No I realize this is MPR but it goes against everything I have learned up until now, which is insert the igniter on the pad. Are these instructions correct, the reload is about 2 years old, if so is there something special about the copperhead igniter that makes it more safe? I checked the nozzle and you actually have to insert the igniter first as the throat is not as wide as the business end of the copper head, so you couldn't assembly it another way.
 
It's purely because it won't fit in the nozzle after assembly. You can assemble with the copperhead in it, it'll be safe-ish, per the directions.
Personally I would avoid the whole thing and just use a different starter. My luck with copperheads is... Nil.
 
I almost always have to build my igniter into the hobby reloads, no matter which kind I use.
 
I almost always have to build my igniter into the hobby reloads, no matter which kind I use.

Yep, What he said. Even the smallest magnelite starters have to be built into the motor during assembly. My copperhead luck is less than 50%, and I had the special clip.

Adrian
 
Being pretty new to composite reloads, I've only used my 40-120 a dozen times or so. Only had the Copperhead not light it once. But on that time I was able to get an Estes Sonic igniter in there with no problem.
 
Yep, put them in and complete assembly. I then short them with a piece of aluminum foil and a clothes pin until it's on the rail. Just makes me feel better.
 
When I fly on my own (meaning not at a club launch or event), I pretty much always insert copperheads during motor assembly.
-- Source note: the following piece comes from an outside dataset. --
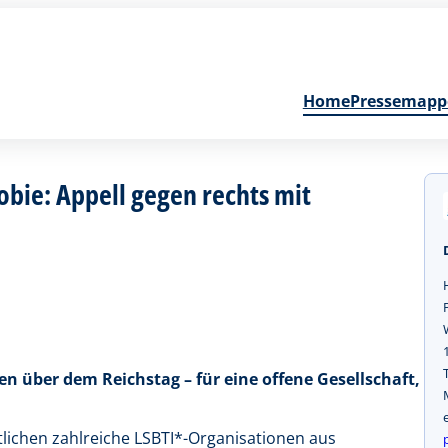
Home
Pressemapp
bie: Appell gegen rechts mit
n über dem Reichstag – für eine offene Gesellschaft,
ntlichen zahlreiche LSBTI*-Organisationen aus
While certainly not my favorite type of starter/ignitor, if they come with the motor I'll use them, and they work just fine "most" of the time. I won't use them for complex clusters or anything like that, but for regular old woosh-pop MPR flights, it would be silly to waste them.

If I'm flying at a club launch/event, I ALWAYS check with the RSO ahead of time regarding inserting during motor assembly. Go with whatever they advise. If they are fine with inserting ahead of time, then no problem. If they want you to short it somehow (like T-Rex does in the above post), then do it. If they stick to the rule of ONLY inserting ignitors when on the pad and ready to fly, follow the rules and don't argue.

s6
 
+1 Estes Sonic lighting hobby AT loads. +1 insert igniter at the pad. +1 Copperheads are a waste of time and effort.
 
The requirement to insert the igniter at the pad is for high power, at least in NAR.
 
You can insert copperheads at the pad. It is just easier to do it during assembly.
 
I always preferred having an igniter installed during the build, but many launches do not allow an igniter installed until you get to the pad (or at least that was the way it was several years ago).

Like many, I did not particularly care for Copperheads, but I've had OK results with smaller ones on black powder Quest motors. For small diameter nozzles, I've built my own using small (26ga.) twinlead and Firefox Enterprises Liquid Element (SECPLEL), a conductive pyrogen. No bridge wire required. For black powder, the Liquid Element alone works great. For composites, a second dip in something like their Magnum Secondary Pyrogen (SECPMAG), giving a longer burn time and bigger spark.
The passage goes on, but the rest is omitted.